Evidence from ophthalmology
Overall, it should be remembered that with the above explanation of the main points of cost effectiveness analysis out of the way, it is useful to consider the main cost effectiveness findings in ophthalmology over the past decade. As shall be seen, little has been done in this area, and what has been conducted has not generally tended to follow rigorous cost effectiveness guidelines. Table 3 summarises the main cost effectiveness studies in ophthalmology conducted over the past decade. As can be seen, vitamin A supplementation,9cataract surgery,10-13 and trichiasis surgery for trachoma14 are among the most cost effective of all evaluated ophthalmic interventions. In point of fact, the figures for the cost effectiveness of cataract surgery were derived from a detailed examination of the cost of attaining a given outcome—namely, the successful removal of the cataract lens. The next most cost effective ophthalmic interventions are those which involve screening for diabetic retinopathy,15 followed closely by screening strategies for glaucoma16 and treating threshold retinopathy of prematurity.17 Those studies designed to measure the cost effectiveness of screening for diabetic retinopathy have, by and large, used existing epidemiological data on the incidence, prevalence, and overall progression of diabetic retinopathy in the absence of any screening examination and compared the results with the outcome of complying with various diabetic eyecare screening guidelines. It is interesting too to note that among the studies presented are to be found the main causes of blindness and vision loss—namely, cataract, trachoma, glaucoma, and diabetic retinopathy. Moreover, it should be pointed out that Laupacis and colleagues have shown that health interventions which are under US$20 000 per QALY are worthy of implementation by society.18 Using this guideline of cost effectiveness, it is immediately apparent that all of the eyecare interventions highlighted in Table 3 are highly cost effective. This is especially true if one considers that most of the world's cataract blindness and trachoma blindness is located in developing countries that must adopt eye healthcare interventions which are highly cost effective.

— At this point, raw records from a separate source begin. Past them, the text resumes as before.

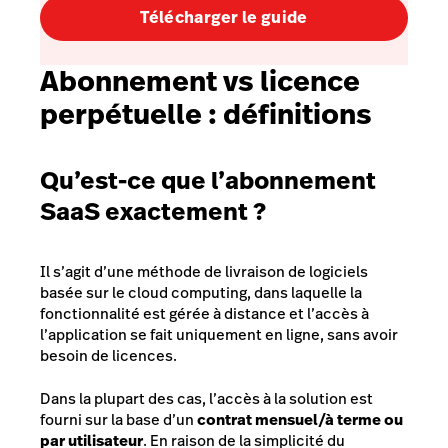
Télécharger le guide
Abonnement vs licence
perpétuelle : définitions
Qu’est-ce que l’abonnement
SaaS exactement ?
Il s’agit d’une méthode de livraison de logiciels
basée sur le cloud computing, dans laquelle la
fonctionnalité est gérée à distance et l’accès à
l’application se fait uniquement en ligne, sans avoir
besoin de licences.
Dans la plupart des cas, l’accès à la solution est
fourni sur la base d’un
contrat mensuel/à terme ou
par utilisateur
. En raison de la simplicité du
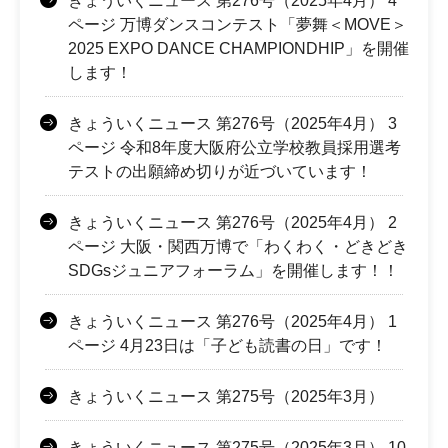
きょういくニュース 第276号（2025年4月） 4
ページ 万博ダンスコンテスト「夢舞＜MOVE＞
2025 EXPO DANCE CHAMPIONDHIP」を開催
します！
きょういくニュース 第276号（2025年4月） 3
ページ 令和8年度大阪府公立学校教員採用選考
テストの出願締め切りが近づいています！
きょういくニュース 第276号（2025年4月） 2
ページ 大阪・関西万博で「わくわく・どきどき
SDGsジュニアフォーラム」を開催します！！
きょういくニュース 第276号（2025年4月） 1
ページ 4月23日は「子ども読書の日」です！
きょういくニュース 第275号（2025年3月）
きょういくニュース 第275号（2025年3月） 10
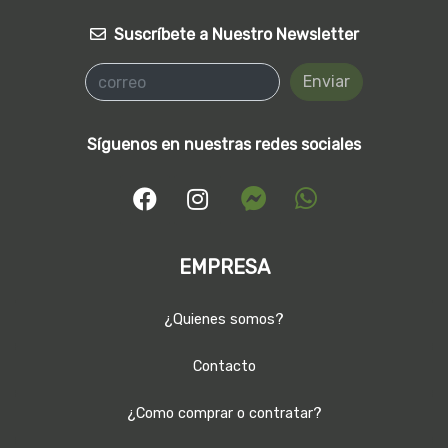
Suscríbete a Nuestro Newsletter
Enviar
Síguenos en nuestras redes sociales
EMPRESA
¿Quienes somos?
Contacto
¿Como comprar o contratar?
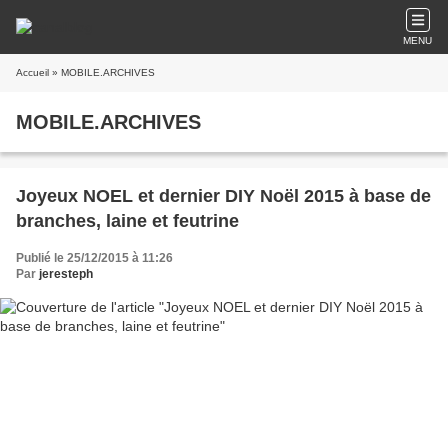
MENU
Accueil
» MOBILE.ARCHIVES
MOBILE.ARCHIVES
Joyeux NOEL et dernier DIY Noël 2015 à base de
branches, laine et feutrine
Publié le 25/12/2015 à 11:26
Par
jeresteph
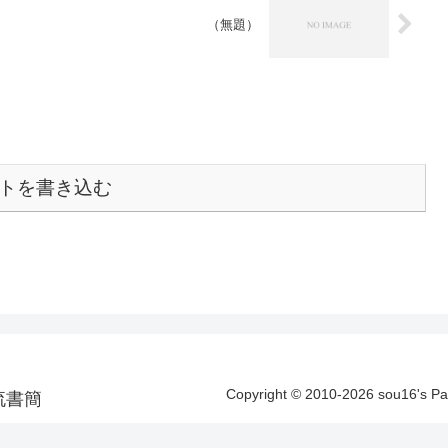
（無題）
トを書き込む
Copyright © 2010-2026 sou16's 
洋漂流書簡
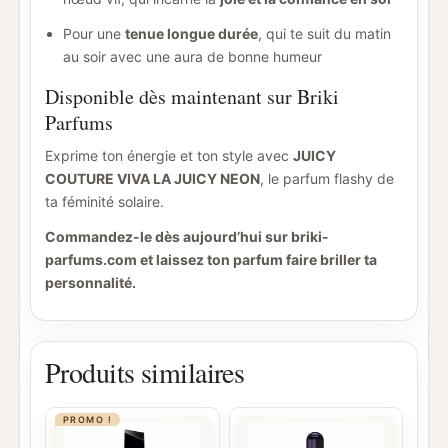
Pour une
tenue longue durée
, qui te suit du matin
au soir avec une aura de bonne humeur
Disponible dès maintenant sur Briki
Parfums
Exprime ton énergie et ton style avec
JUICY
COUTURE VIVA LA JUICY NEON
, le parfum flashy de
ta féminité solaire.
Commandez-le dès aujourd’hui sur briki-
parfums.com et laissez ton parfum faire briller ta
personnalité.
Produits similaires
PROMO !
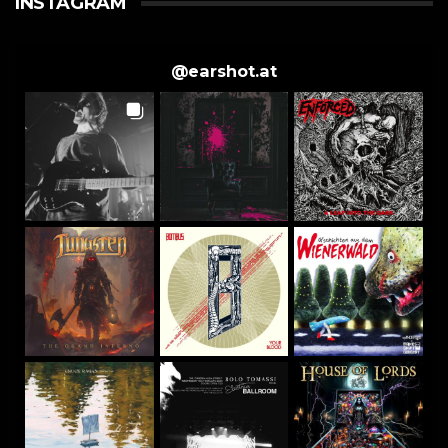
INSTAGRAM
@
earshot.at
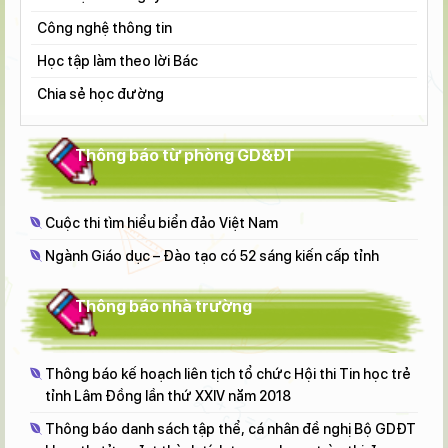
Tài liệu học tập
Công nghệ thông tin
Tài liệu tập huấn
Học tập làm theo lời Bác
Đề thi - đáp án
Chia sẻ học đường
Thông báo từ phòng GD&ĐT
Cuộc thi tìm hiểu biển đảo Việt Nam
Ngành Giáo dục – Đào tạo có 52 sáng kiến cấp tỉnh
Thông báo nhà trường
Thông báo kế hoạch liên tịch tổ chức Hội thi Tin học trẻ
tỉnh Lâm Đồng lần thứ XXIV năm 2018
Thông báo danh sách tập thể, cá nhân đề nghị Bộ GDĐT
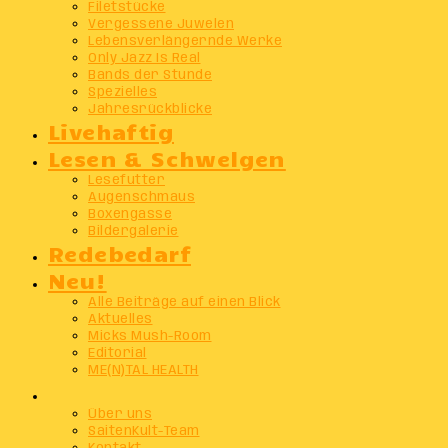
Filetstücke
Vergessene Juwelen
Lebensverlängernde Werke
Only Jazz Is Real
Bands der Stunde
Spezielles
Jahresrückblicke
Livehaftig
Lesen & Schwelgen
Lesefutter
Augenschmaus
Boxengasse
Bildergalerie
Redebedarf
Neu!
Alle Beiträge auf einen Blick
Aktuelles
Micks Mush-Room
Editorial
ME(N)TAL HEALTH
Info
Über uns
SaitenKult-Team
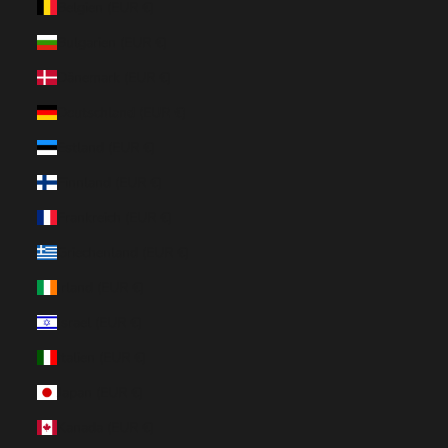
Belgien (EUR €)
Bulgarien (EUR €)
Dänemark (EUR €)
Deutschland (EUR €)
Estland (EUR €)
Finnland (EUR €)
Frankreich (EUR €)
Griechenland (EUR €)
Irland (EUR €)
Israel (EUR €)
Italien (EUR €)
Japan (EUR €)
Kanada (EUR €)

Hopefully, the provision of the results presented here will filter their way into the hands of those attempting to reduce the burden, both social and economic, associated with vision loss and blindness in both developed and developing countries by specifically focusing on these worthwhile areas. Inevitably, as new information becomes available on the cost effectiveness of new ophthalmic interventions, these will be readily welcomed as additions to the fight against blindness.